Recorded data

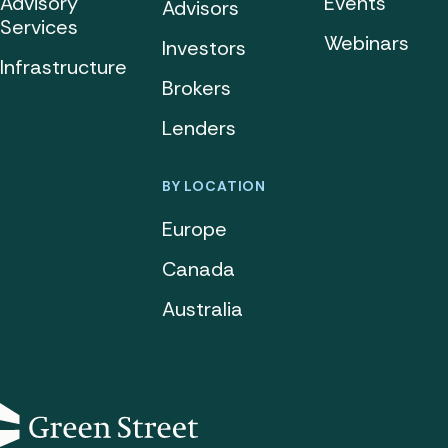
Advisory
Events
Advisors
Services
Webinars
Investors
Infrastructure
Brokers
Lenders
BY LOCATION
Europe
Canada
Australia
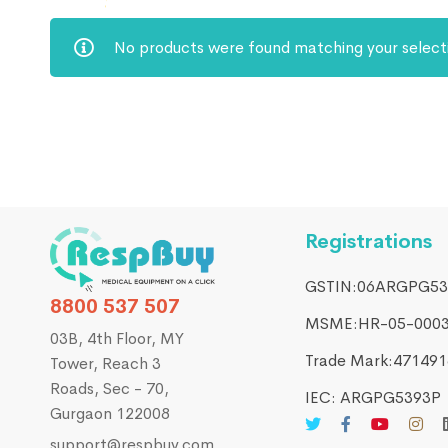
No products were found matching your select
Registrations
GSTIN:06ARGPG53
8800 537 507
MSME:HR-05-000
03B, 4th Floor, MY
Trade Mark:4714916
Tower, Reach 3
Roads, Sec - 70,
IEC: ARGPG5393P
Gurgaon 122008
support@respbuy.com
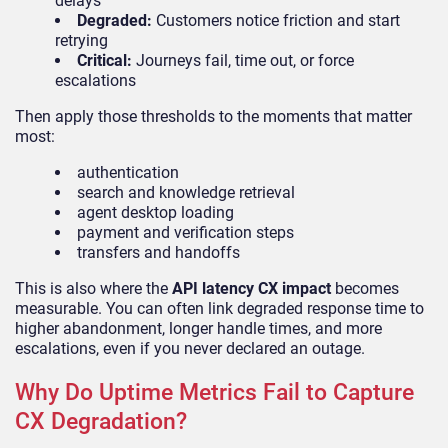
delays
Degraded:
Customers notice friction and start
retrying
Critical:
Journeys fail, time out, or force
escalations
Then apply those thresholds to the moments that matter
most:
authentication
search and knowledge retrieval
agent desktop loading
payment and verification steps
transfers and handoffs
This is also where the
API latency CX impact
becomes
measurable. You can often link degraded response time to
higher abandonment, longer handle times, and more
escalations, even if you never declared an outage.
Why Do Uptime Metrics Fail to Capture
CX Degradation?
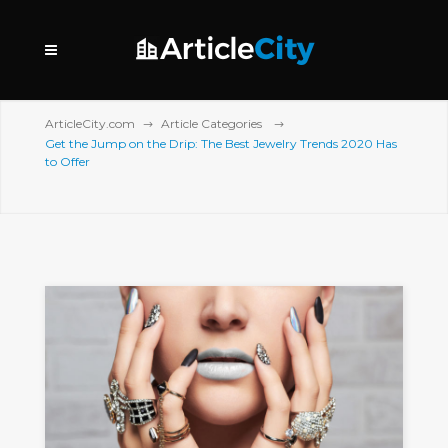
ArticleCity.com
Article Categories
Get the Jump on the Drip: The Best Jewelry Trends 2020 Has
to Offer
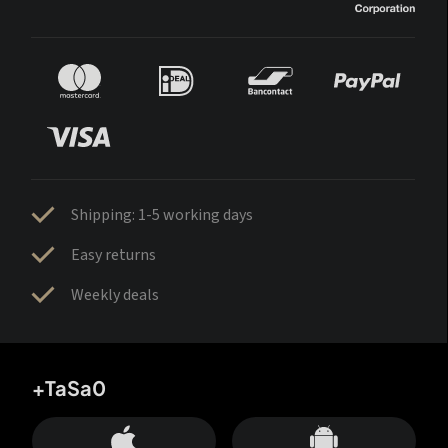
Shipping: 1-5 working days
Easy returns
Weekly deals
+TaSa0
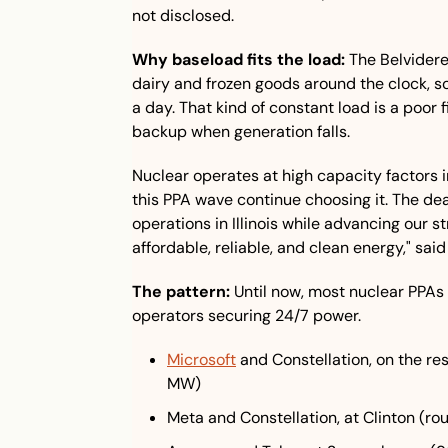
not disclosed.
Why baseload fits the load:
 The Belvidere
dairy and frozen goods around the clock, 
a day. That kind of constant load is a poor fi
backup when generation falls.
Nuclear operates at high capacity factors in
this PPA wave continue choosing it. The dea
operations in Illinois while advancing our st
affordable, reliable, and clean energy," s
The pattern:
 Until now, most nuclear PPAs
operators securing 24/7 power.
Microsoft
 and Constellation, on the re
MW)
Meta and Constellation, at Clinton (ro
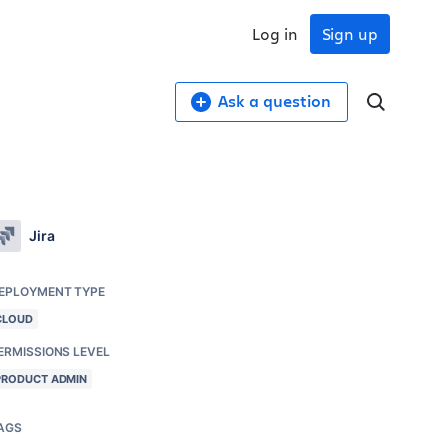
Log in
Sign up
Ask a question
Jira
EPLOYMENT TYPE
CLOUD
ERMISSIONS LEVEL
PRODUCT ADMIN
AGS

Task directions:
Go from the first line of the data above to the line containing "Tower, Reach 3" and retype exactly those lines, both included, but none of the pictures.

Answer space:
Advisory
Events
Advisors
Services
Webinars
Investors
Infrastructure
Brokers
Lenders
BY LOCATION
Europe
Canada
Australia
No products were found matching your select
Registrations
GSTIN:06ARGPG53
8800 537 507
MSME:HR-05-000
03B, 4th Floor, MY
Trade Mark:4714916
Tower, Reach 3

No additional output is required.